MUSST, avec TALV annonce le néon. Maintenant que tout le monde dispose d’une DJ aeai personnalisée pour lui concocter son propre mix, les boîtes de nuit mettent en avant leurs serveurs pour faire leur promotion. Il est trop tôt dans la semaine pour les salarymen en quête d’épouses, mais les filles sont là. Shiv se glisse sur son tabouret. Yogendra s’installe sur le siège derrière lui. Shiv pose le thermos d’ovaires sur le bar qui, avec son éclairage par en dessous, semble le transformer en une espèce d’artefact extraterrestre sorti d’un film de SF hollywoodien. Le barman Talv fait glisser sur le plan de plastique fluorescent une assiette en verre recouverte de pân.

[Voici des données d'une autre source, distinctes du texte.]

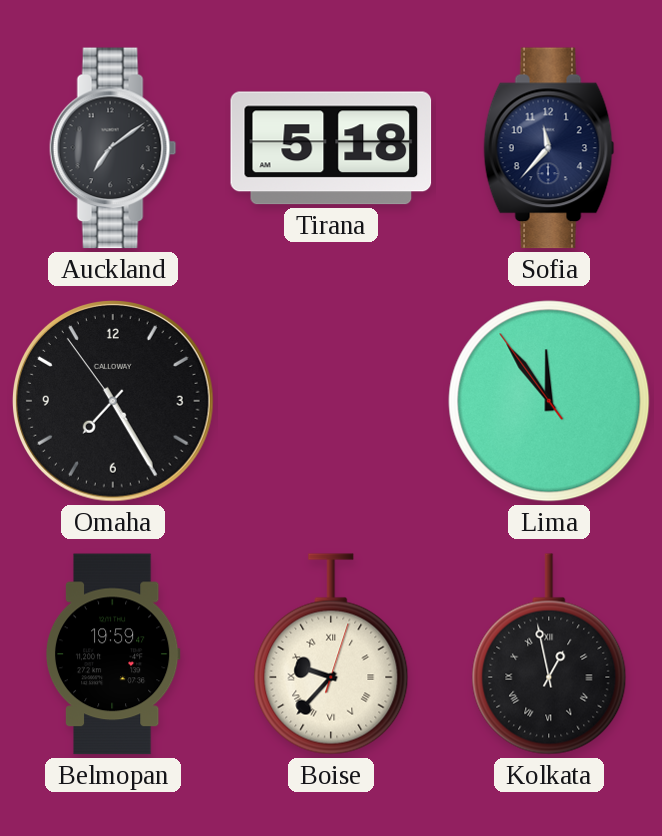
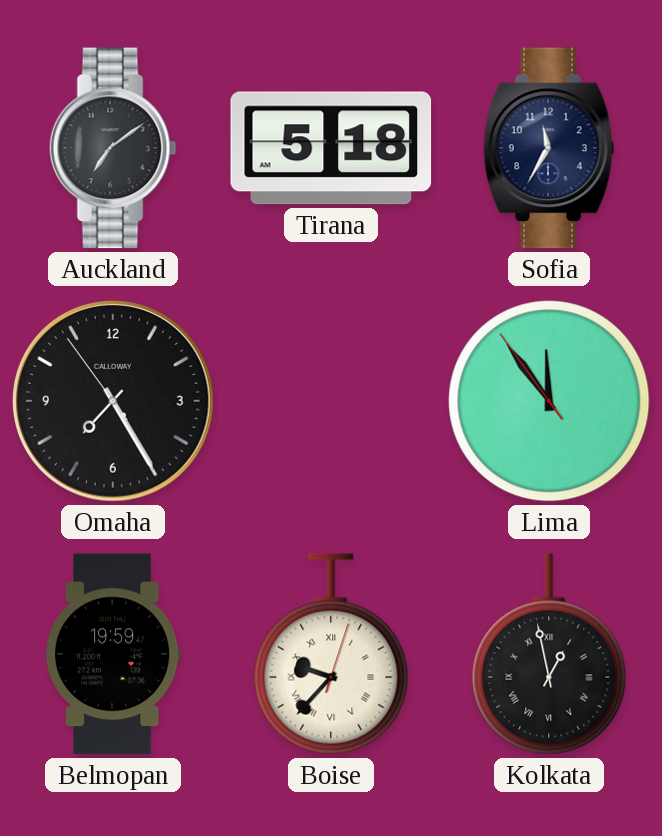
Sofia: 11:37 -> 11:35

Shiv en prend qu’il roule contre la paroi interne de sa joue pour laisser le bhang infuser en lui.

« Où est Priyâ ?

— À l’arrière. »

Des filles en bottes, jupes courtes et hauts moulants en soie se rassemblent autour d’une table à l’endroit où commence le polychrome de la boîte de nuit. Au milieu, auréolé par les verres à cocktail, se tient un garçon de dix ans.

« Merde, des brâhmanes, fait Shiv.

— Contrairement aux apparences, il a l’âge légal, dit Talv en remplissant deux verres à l’aide d’un shaker qui ressemble dangereusement au précieux thermos en acier inoxydable de Shiv.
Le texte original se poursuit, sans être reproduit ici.